The ability to nap longer — to roll from one sleep cycle into the next without fully waking — is a neurological milestone. It develops between five and eight months for most babies, starting with the morning nap, as part of a broader period of brain maturation. It is not a skill you can teach before the capacity is in place. It is not something you failed to establish.
Your baby’s 30-minute naps are a measure of where their brain is right now. Not a measure of your parenting.
Why the comparison hurts
When another parent mentions their baby naps for two hours, it is genuinely difficult not to read that as a verdict on your own baby — or on you.
But nap length in early infancy varies enormously between babies. Some babies consolidate earlier; some later. Some are constitutionally short nappers and always will be. Some babies who take long naps at four months start catnapping again after a developmental leap. Some who were consistent short nappers suddenly begin consolidating at six months with no change in routine.

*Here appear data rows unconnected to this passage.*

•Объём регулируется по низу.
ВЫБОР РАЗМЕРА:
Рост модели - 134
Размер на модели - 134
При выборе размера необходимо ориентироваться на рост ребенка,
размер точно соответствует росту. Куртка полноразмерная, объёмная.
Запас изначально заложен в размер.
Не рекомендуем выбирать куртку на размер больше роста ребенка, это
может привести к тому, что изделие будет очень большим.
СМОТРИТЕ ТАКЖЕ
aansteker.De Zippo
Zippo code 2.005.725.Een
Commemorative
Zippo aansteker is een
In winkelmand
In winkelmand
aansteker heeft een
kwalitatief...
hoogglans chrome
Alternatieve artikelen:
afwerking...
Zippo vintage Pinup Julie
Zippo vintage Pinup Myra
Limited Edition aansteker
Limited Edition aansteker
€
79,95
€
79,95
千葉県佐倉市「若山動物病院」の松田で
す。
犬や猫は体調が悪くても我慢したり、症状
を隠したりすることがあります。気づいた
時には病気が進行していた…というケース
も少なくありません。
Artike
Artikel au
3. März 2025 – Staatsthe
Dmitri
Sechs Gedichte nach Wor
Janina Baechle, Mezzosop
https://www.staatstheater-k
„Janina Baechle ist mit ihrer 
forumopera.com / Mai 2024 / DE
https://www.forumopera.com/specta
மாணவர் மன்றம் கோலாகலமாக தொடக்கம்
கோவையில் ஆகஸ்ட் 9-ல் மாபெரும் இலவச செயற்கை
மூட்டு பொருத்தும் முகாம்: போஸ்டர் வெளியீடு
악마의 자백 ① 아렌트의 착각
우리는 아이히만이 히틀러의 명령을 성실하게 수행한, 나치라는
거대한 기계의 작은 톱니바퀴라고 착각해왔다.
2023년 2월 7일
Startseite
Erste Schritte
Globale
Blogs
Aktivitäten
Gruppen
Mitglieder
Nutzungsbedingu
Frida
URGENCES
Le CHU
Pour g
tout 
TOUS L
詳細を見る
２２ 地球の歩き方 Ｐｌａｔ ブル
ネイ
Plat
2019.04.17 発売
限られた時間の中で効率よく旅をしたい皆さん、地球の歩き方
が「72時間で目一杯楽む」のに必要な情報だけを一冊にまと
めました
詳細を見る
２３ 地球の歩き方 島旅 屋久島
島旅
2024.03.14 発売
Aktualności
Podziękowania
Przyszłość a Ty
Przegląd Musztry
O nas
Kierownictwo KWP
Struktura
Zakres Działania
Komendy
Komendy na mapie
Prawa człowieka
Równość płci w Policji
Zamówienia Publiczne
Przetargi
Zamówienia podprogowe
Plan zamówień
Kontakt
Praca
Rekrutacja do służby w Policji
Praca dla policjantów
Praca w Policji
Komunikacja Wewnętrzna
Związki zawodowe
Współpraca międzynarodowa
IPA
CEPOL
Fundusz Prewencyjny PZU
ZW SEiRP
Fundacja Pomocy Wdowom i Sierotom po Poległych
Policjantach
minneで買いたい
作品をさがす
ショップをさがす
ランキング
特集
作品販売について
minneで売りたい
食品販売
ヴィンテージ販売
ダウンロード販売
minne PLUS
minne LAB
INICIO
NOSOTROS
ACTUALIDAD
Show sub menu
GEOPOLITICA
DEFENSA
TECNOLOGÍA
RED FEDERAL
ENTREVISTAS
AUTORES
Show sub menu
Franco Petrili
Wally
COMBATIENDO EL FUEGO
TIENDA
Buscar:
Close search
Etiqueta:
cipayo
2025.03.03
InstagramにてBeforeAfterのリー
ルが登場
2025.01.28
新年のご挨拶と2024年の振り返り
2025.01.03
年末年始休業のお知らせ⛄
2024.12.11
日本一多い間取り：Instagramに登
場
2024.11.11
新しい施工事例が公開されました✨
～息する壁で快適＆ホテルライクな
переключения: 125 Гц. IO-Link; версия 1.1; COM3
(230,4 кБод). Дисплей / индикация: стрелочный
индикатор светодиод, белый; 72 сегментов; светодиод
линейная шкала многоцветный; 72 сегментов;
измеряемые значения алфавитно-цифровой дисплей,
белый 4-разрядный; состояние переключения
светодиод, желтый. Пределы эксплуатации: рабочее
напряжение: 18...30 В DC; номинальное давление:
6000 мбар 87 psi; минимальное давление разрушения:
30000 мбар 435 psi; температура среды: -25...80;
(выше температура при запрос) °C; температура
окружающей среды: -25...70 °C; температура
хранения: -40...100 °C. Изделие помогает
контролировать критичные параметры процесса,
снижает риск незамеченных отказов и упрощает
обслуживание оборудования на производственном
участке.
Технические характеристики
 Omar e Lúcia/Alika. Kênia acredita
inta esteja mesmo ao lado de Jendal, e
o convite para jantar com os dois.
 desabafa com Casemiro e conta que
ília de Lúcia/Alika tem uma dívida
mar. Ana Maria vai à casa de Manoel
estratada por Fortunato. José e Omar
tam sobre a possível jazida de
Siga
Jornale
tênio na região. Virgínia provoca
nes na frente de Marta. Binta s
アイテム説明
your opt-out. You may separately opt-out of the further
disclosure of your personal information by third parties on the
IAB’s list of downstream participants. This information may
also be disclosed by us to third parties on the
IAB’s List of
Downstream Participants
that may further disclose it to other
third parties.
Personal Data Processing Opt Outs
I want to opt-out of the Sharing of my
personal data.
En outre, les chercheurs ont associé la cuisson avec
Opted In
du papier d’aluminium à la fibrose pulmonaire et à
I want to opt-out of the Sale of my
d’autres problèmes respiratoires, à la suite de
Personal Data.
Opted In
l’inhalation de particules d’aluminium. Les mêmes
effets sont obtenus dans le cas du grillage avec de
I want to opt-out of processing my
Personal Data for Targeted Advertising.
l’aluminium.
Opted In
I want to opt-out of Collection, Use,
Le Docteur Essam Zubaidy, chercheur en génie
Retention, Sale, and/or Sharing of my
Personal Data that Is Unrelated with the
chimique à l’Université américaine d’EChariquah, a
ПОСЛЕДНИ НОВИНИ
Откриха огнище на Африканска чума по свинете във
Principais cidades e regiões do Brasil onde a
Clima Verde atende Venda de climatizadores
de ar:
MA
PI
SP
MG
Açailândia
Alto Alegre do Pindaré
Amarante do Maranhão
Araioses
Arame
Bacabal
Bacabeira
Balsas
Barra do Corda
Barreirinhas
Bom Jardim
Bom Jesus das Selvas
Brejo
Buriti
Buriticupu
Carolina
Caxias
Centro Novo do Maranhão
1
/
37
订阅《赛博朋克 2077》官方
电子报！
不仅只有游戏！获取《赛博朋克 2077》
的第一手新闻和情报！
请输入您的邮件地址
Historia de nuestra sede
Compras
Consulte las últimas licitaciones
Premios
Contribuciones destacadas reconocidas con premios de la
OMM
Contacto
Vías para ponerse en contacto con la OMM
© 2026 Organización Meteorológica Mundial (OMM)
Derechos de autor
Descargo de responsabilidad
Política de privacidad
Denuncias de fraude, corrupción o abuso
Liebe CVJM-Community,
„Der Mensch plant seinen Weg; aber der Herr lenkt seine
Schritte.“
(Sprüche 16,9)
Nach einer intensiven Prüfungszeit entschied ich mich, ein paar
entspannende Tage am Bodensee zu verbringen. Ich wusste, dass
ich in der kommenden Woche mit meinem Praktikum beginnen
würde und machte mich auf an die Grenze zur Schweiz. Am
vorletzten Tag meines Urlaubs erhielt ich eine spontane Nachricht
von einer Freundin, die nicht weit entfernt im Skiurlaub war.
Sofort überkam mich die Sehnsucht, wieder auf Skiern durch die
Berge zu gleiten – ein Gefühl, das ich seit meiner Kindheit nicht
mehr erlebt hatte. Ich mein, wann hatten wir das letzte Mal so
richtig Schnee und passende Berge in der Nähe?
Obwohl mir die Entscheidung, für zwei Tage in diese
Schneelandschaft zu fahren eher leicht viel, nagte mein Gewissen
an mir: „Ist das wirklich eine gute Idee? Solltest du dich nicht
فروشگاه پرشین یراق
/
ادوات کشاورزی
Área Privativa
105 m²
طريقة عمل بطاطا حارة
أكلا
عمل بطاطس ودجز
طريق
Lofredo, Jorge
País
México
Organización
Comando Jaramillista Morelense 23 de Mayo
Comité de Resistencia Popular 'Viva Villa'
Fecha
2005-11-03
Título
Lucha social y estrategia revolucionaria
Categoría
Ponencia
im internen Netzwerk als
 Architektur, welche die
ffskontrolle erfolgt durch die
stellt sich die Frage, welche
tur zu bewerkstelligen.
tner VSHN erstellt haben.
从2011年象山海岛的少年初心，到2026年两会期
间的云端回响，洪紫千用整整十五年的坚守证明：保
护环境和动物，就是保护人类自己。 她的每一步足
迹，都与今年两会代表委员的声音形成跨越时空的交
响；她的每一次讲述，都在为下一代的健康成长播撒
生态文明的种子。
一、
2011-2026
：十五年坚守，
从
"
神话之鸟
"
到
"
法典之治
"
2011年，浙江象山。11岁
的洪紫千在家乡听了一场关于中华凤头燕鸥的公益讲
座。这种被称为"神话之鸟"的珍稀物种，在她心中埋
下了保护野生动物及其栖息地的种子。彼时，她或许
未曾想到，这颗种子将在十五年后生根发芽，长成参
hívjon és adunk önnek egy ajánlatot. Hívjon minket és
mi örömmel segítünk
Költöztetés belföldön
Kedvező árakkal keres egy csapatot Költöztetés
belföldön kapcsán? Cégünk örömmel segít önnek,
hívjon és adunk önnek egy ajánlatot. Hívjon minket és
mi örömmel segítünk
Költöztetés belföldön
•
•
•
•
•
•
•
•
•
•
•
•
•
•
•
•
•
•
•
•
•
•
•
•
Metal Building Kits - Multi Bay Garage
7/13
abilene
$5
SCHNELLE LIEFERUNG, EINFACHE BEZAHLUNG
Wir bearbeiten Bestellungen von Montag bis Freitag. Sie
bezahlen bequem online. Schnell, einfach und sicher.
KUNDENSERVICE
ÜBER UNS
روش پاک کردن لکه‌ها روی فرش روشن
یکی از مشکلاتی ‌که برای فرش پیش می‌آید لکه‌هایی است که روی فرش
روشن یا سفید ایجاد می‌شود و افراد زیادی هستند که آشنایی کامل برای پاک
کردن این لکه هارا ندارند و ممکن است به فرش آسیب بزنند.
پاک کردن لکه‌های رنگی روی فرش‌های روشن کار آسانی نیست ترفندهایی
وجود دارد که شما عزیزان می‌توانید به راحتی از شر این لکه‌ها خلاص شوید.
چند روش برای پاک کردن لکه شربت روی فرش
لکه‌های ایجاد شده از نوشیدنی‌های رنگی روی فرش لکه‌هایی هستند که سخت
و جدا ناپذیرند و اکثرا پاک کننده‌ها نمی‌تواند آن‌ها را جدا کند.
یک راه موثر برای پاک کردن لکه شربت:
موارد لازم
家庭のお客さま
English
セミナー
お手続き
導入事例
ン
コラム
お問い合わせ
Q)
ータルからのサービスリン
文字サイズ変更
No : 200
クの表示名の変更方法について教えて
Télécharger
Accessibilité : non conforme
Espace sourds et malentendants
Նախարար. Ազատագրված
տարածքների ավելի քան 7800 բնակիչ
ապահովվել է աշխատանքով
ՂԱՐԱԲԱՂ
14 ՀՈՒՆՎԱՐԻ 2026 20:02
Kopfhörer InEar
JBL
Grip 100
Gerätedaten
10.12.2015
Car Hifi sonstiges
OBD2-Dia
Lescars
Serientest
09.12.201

The variation is real, wide, and mostly determined by your baby’s individual neurological development and temperament. The comparison to other babies’ nap lengths tells you very little about your baby’s trajectory.
What you can do
Accept flexible nap locations. A carrier nap, a pram nap, a contact nap — these are all real naps. There is no developmental hierarchy of nap surfaces. If your baby naps longer in the carrier than in the cot, the longer nap is genuinely better — more sleep is more sleep. Use whatever works.
Try a rescue top-up. If the cot nap ends at 30 minutes and your baby is still tired, transferring to a carrier or letting them nap on you for another 20 minutes is completely valid. The total sleep matters more than the method.
Protect the timing. Nap timing is one of the few things that genuinely influences short-nap severity. A nap started too early (before enough sleep pressure has built) or too late (when the baby is already overtired) tends to be shorter. Age-appropriate wake windows are a useful rough guide.
Stop trying to extend every nap. Repeated failed extension attempts are exhausting and often counterproductive. One low-stakes attempt is reasonable. If it doesn’t work, let it go and accommodate. Your energy is finite.
It will change
The Moro startle reflex, which contributes to waking at the cycle surface, fades between four and six months. The neurological capacity to link sleep cycles develops between five and eight months. Most families find that nap length begins to improve around this time — not because they did anything differently, but because the brain matured.
For some babies, the change is gradual: one morning nap suddenly goes longer, then more consistently, then the afternoon nap follows. For others it seems to happen overnight. For some it takes a little longer. But it does change.
You are not in this exact moment forever.
A note on the pressure
There is a lot of nap pressure in parenting culture — schedules, nap-training programmes, metrics, apps grading your baby’s sleep. Most of this pressure is not derived from what babies actually need developmentally. It is derived from a cultural expectation that good parenting produces predictable, long naps, in a cot, at scheduled times.
Your baby’s naps are not a performance. They are not a grade on your parenting. The evidence says: short naps are normal in early infancy; contact and carrier naps are equivalent to cot naps; and nap consolidation is developmental, not trainable.
You are doing fine. Your baby is doing fine.
When to check in with someone
Short naps in early infancy are normal and require no medical attention. But if your baby is not napping at all — consistently refusing all daytime sleep — and is frequently overtired, very difficult to settle at night, or showing other signs of developmental concern, a conversation with your health visitor or GP is worthwhile. Not because short naps are a problem, but to rule out anything else and get support if you need it.
For most families reading this at the end of another 30-minute nap: you’re fine. It’s fine. It will change.
References: see the main short naps guide for full citations.